Na contramão desse descaso, é de grande relevância o fato de Glosas prestar homenagem a dois compositores brasileiros. Susana Cecília Igayara, em arguto e inteligente artigo, pormenoriza-se em Oscar Lorenzo Fernández (1897-1948) na preciosa seção “Compositores a descobrir”. Consegue a pesquisadora traçar perfil bem amplo do compositor para os leitores de Glosas. O Diretor da revista, Edward Luiz Ayres de Abreu, por sua vez, esteve no Rio de Janeiro e São Paulo. Na antiga capital entrevistou o compositor Ricardo Tacuchian (1939- ) em recinto emblemático, o Real Gabinete Português de Leitura. Ayres de Abreu formulou perguntas a abranger a trajetória do ilustre criador, maestro e professor brasileiro. Bem conhecido em Portugal através da apresentação de suas obras, conferências e participação em bancas nas principais universidades portuguesas, Ricardo Tacuchian sentiu-se à vontade e seus depoimentos revestem-se de rico material nessa imprescindível ligação cultural Brasil-Portugal.
A presença do Conselho Científico Lusófono deverá incrementar certamente uma ligação que de há muito se faz necessária entre os países que comungam a língua portuguesa. Inventariar as manifestações musicais e seus partícipes nas mais variadas áreas poderá estabelecer, com o passar dos anos, documentação invejável. Temos muito a dizer. Nossas histórias precisam formar elos de união.

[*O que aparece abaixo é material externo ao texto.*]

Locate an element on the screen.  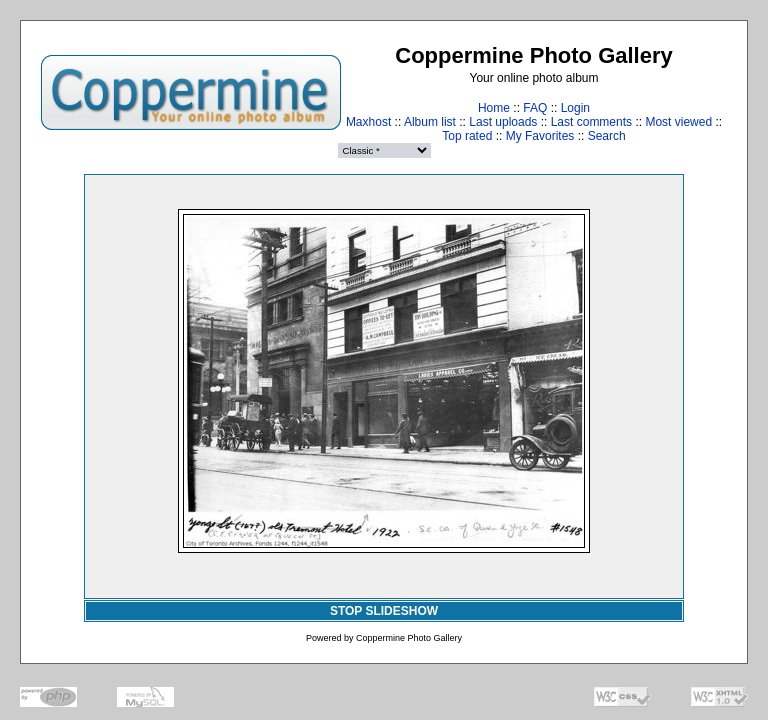 Last uploads is located at coordinates (503, 122).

Os próximos números, Maio e Setembro, já têm núcleos temáticos agendados: Clotilde Rosa, conceituada compositora contemporânea portuguesa, e o compositor romântico brasileiro Henrique Oswald, respectivamente.
An appreciation of issue nº 7 of Glosas, the music magazine with news, interviews and articles covering the world of classical music in the community of Portuguese language countries.